The density of $ 2.43M $ aqueous methanol ( $ C{H_3}OH $ ) is $ 0.976g/mL $ . What is the molality of the solution (Molecular weight of $ C{H_3}OH = 32 $ )?
(a) $ 27.3m $
(b) $ 0.273m $
(c) $ 7.23m $
(d) $ 2.73m $

Answer 1

Hint: For these questions, first we have to know what is the molarity and molality of a given solution.

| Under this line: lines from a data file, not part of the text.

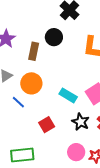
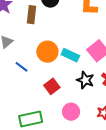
orange circle: (31, 83) -> (47, 52), moved
pink circle: (76, 152) -> (71, 112), moved

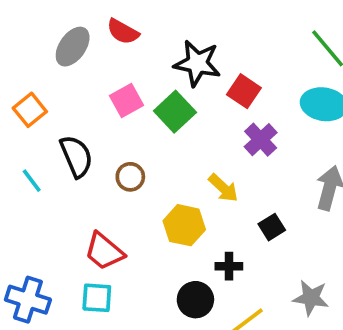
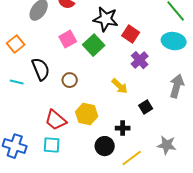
cyan line: (32, 181) -> (17, 82), turned -40
yellow hexagon: (184, 225) -> (87, 114), moved

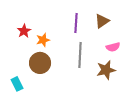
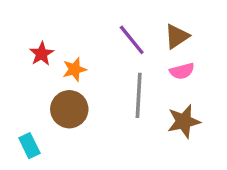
purple line: (76, 23) -> (132, 40), turned -42
pink semicircle: (113, 47) -> (182, 71), moved

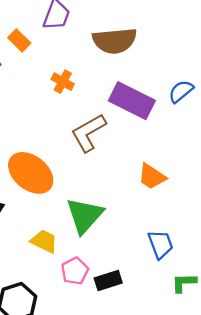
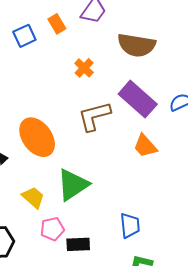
orange trapezoid: (152, 177) -> (145, 146), moved

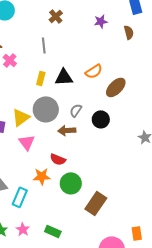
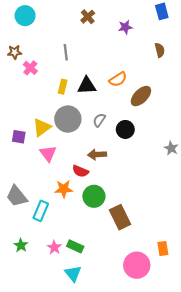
brown cross: (56, 16) -> (88, 17), moved
brown semicircle: (129, 32) -> (160, 50), moved
brown arrow: (67, 130) -> (97, 155), moved
brown rectangle: (96, 203) -> (120, 217), turned -60
pink star: (23, 229) -> (54, 247), moved

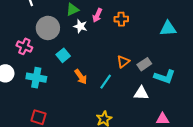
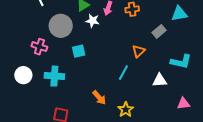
cyan square: (63, 55) -> (79, 51), turned 32
gray rectangle: (144, 64) -> (159, 31), moved
orange arrow: (81, 77) -> (99, 98), moved

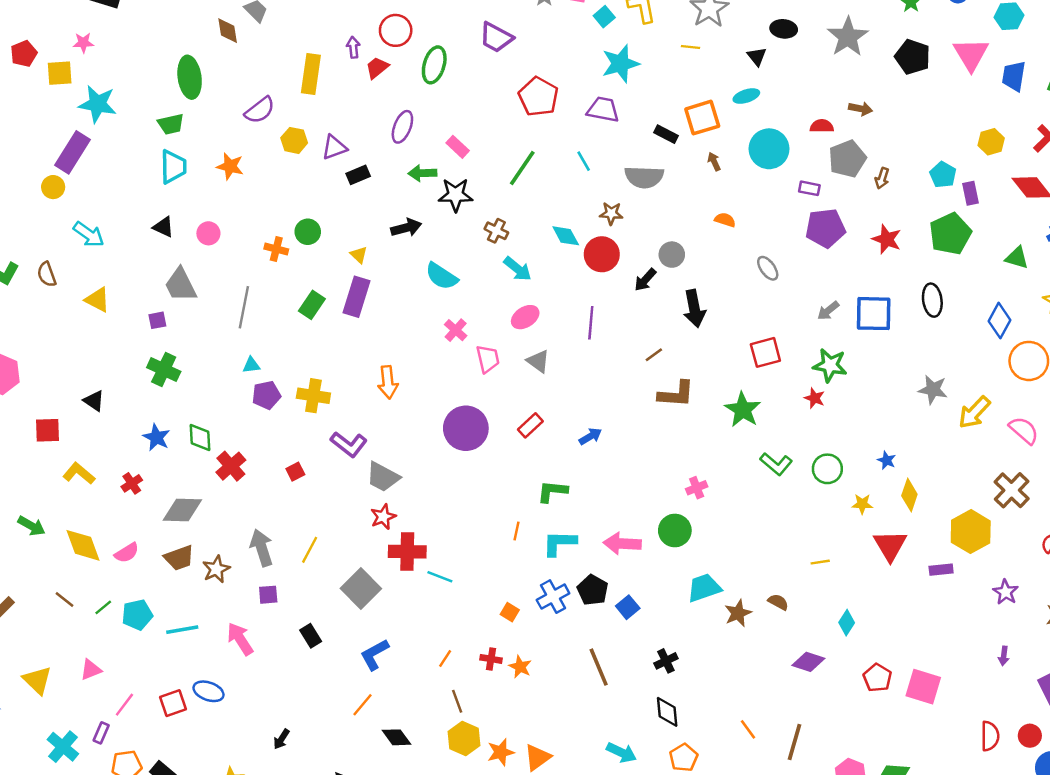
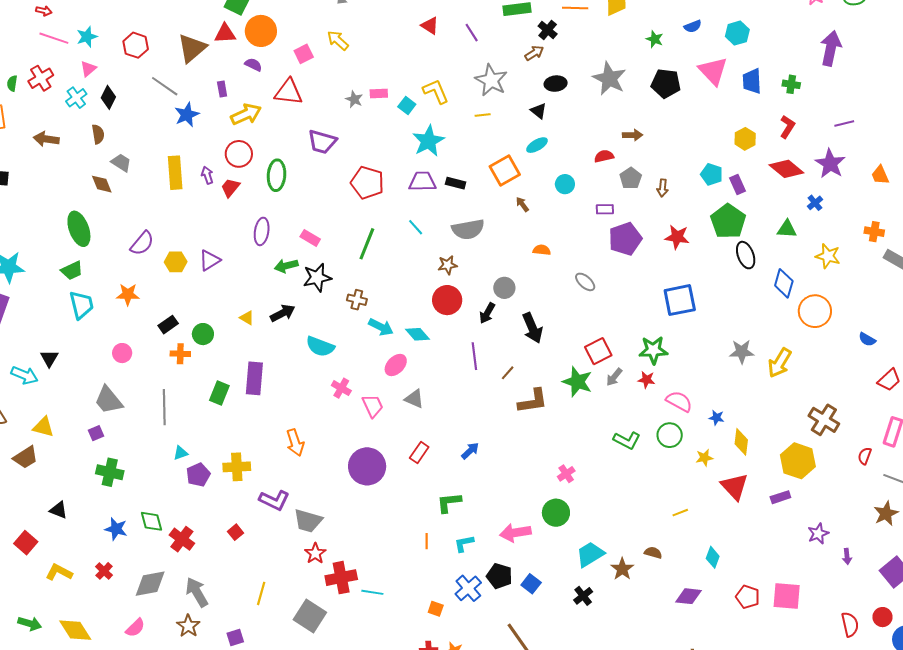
yellow rectangle: (311, 74) -> (175, 173), moved
black rectangle: (666, 134) -> (456, 183), moved
cyan circle: (769, 149) -> (565, 184), size x0.6
gray pentagon: (847, 159) -> (631, 178), size x0.7
black rectangle: (358, 175) -> (168, 325), moved
black triangle: (163, 227) -> (49, 358), moved, turned 48
cyan diamond: (566, 236) -> (418, 334), moved
yellow triangle: (359, 255) -> (247, 318), moved
black ellipse: (932, 300) -> (746, 255), moved
gray arrow: (828, 311) -> (614, 377), moved
purple line: (591, 323) -> (474, 356), moved
green star: (743, 410) -> (577, 382), moved
red square: (47, 430) -> (26, 543), turned -35
pink semicircle: (1024, 430) -> (679, 401), moved
cyan L-shape: (559, 543) -> (464, 543), size x0.7
gray arrow: (262, 548) -> (197, 592), moved
pink semicircle: (127, 553) -> (135, 628), moved
brown trapezoid: (179, 558) -> (26, 457), moved
purple star: (1006, 592) -> (818, 534), moved, turned 30
black cross: (666, 661) -> (583, 596), moved

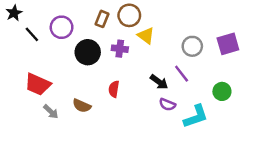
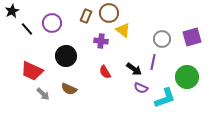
black circle: (88, 52) -> (66, 56), moved
purple line: (182, 74) -> (153, 62), turned 49
red semicircle: (114, 89) -> (105, 72), moved, turned -40
green circle: (222, 91) -> (187, 77), size x1.5

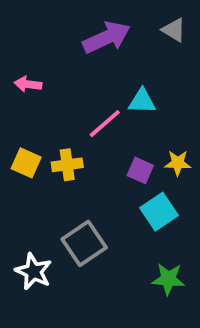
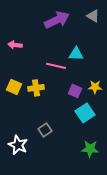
pink line: (105, 124) -> (56, 66), turned 54
gray square: (84, 243) -> (45, 130), size x0.6

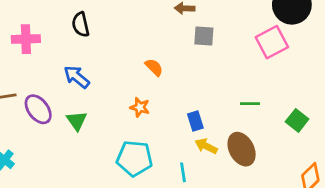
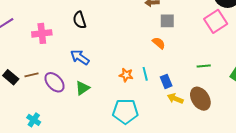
orange semicircle: (154, 67) -> (159, 43), moved
green triangle: (77, 121) -> (82, 88), turned 35
cyan line: (183, 172) -> (145, 74), moved

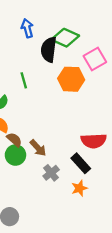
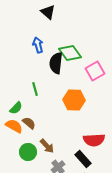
green diamond: (65, 38) -> (70, 53), turned 30
orange hexagon: (71, 79) -> (74, 100), moved
brown semicircle: (14, 140) -> (29, 123), moved

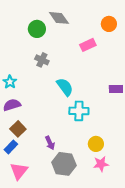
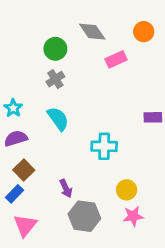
gray diamond: (59, 18) -> (92, 32), moved
green circle: (37, 29) -> (55, 49), moved
gray cross: (42, 60) -> (55, 79), turned 32
cyan semicircle: (65, 87) -> (58, 119), moved

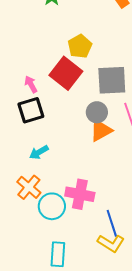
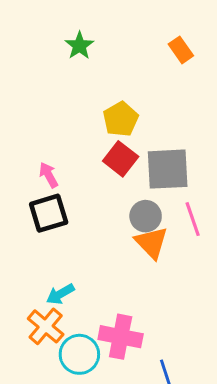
red square: (66, 73) -> (121, 159), moved, size x0.7
orange triangle: (101, 130) -> (151, 243), turned -45
cyan arrow: (39, 152) -> (60, 294), moved

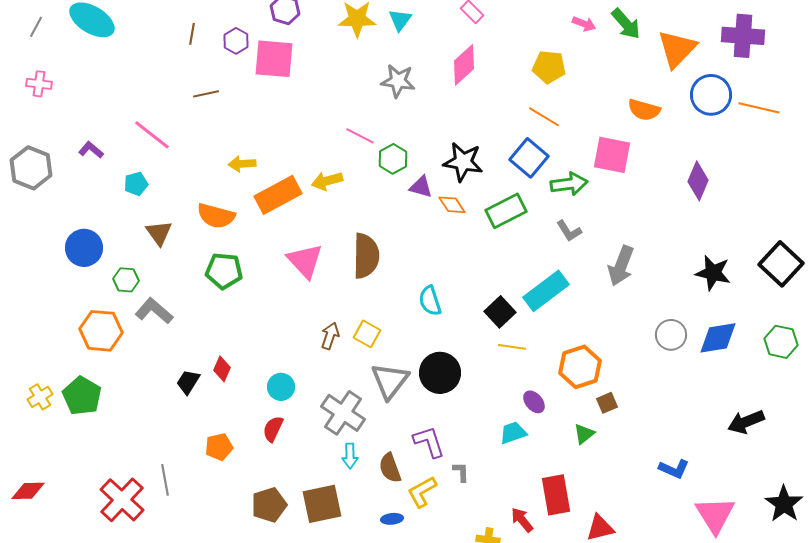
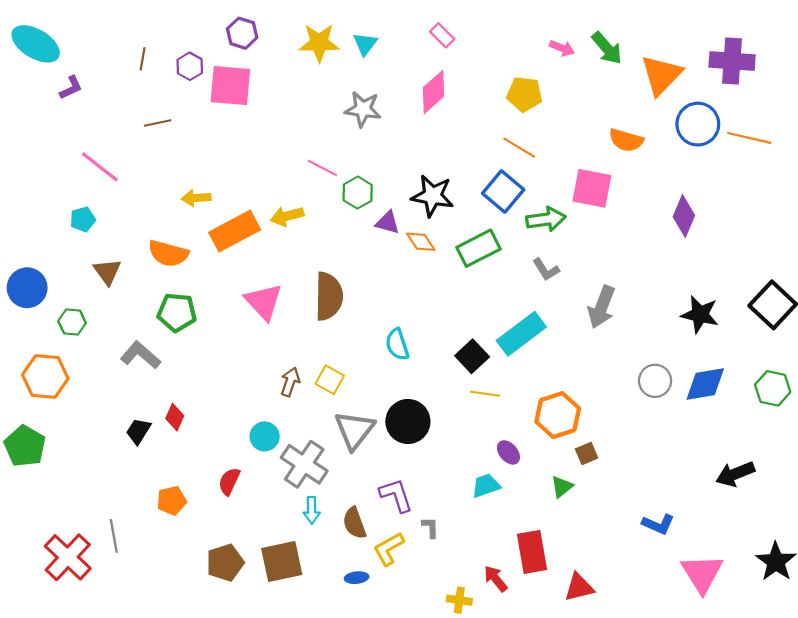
purple L-shape: (91, 150) -> (71, 88), moved, turned 115
gray L-shape: (154, 311) -> (140, 355), moved
cyan circle: (281, 387) -> (265, 436), moved

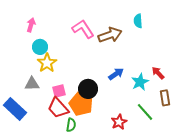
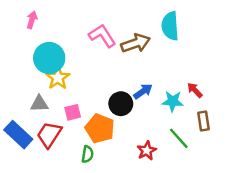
cyan semicircle: (138, 21) -> (170, 26), size x1.6
pink arrow: (31, 25) -> (32, 20), moved
cyan circle: (40, 47) -> (49, 58), size x1.6
cyan star: (140, 82) -> (173, 101), turned 30
black circle: (88, 89) -> (121, 104), moved
red trapezoid: (58, 108) -> (49, 135), moved, turned 75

Then how to find the molality of the solution when molecular mass, the molarity and the density of the solution is given.
Formula used
Molarity:
 $ M = \dfrac{n}{V} $
Where, $ M $ is the molarity of the solution, $ n $ is the number of moles present in the solution and $ V $ is the volume of the solution in the litres.
Density:
 $ d = \dfrac{W}{V} $
Where, $ d $ is the density of the solution, $ V $ is the volume in the litres and $ W $ is the weight is kilograms.
Molality:
 $ m = \dfrac{n}{W} $
Where, $ m $ is the molality of the solution, $ n $ is the number of moles present in the solution and $ W $ is the weight of solvent in kilograms.

Complete step-by-step answer
We will start with the definition of the molarity:
Molarity: The number of moles of the solute present in per one litre of the solution is called molarity.
Now, moving towards the definition of molality:
Molality: Molality is defined as the number of moles of solute present in per one kilogram of the solvent.
Given data in the question:
Density of the solution, $ d = 0.976g/mL $
Molarity of the solution, $ M = 2.45M $
Molecular weight of $ C{H_3}OH $ , $ mol = 32 $
For finding the molality, we need the number of moles of solute and the mass of the solvent.
The molarity is given, which states that $ 2.45M $ moles are present in the one litre of solution,
The mass of the solute, $ W = n \times mol = 2.45 \times 32 = 78.4g $
Now, finding the mass of solvent, for this we have to find the mass of the solution, we can find out the mass of solution using density,
 $ d = \dfrac{W}{V} $
 $ \Rightarrow W = V \times d $
Putting the values of volume and density,
 $ \Rightarrow W = V \times d = 0.976 \times 1000 = 976g $
Hence, the mass of the solution is $ 976g $
Mass of solvent= mass of given solution-mass of calculated solute
 $ \Rightarrow $ Mass of solvent $ = (976 - 78.4)g = 897.6g $
Hence, the mass of the solvent is $ 897.6g $
Hence, now when we know the number of moles and mass of the solvent we can find out the molality of the solution.
Now, putting the values of the moles and mass of solvent,
 $ m = \dfrac{n}{W} = \dfrac{{2.45 \times 1000}}{{897.6}} \approx 2.73m $
So, the molality of the solution is $ 2.73m $ .
Hence, the correct option is (d) $ 2.73m $ .

Note
While measuring the more accurate concentration, we prefer for the molality rather than molarity, because we take volume of the solution in molarity, the volume may change due to the temperature but on the weight it does not affect.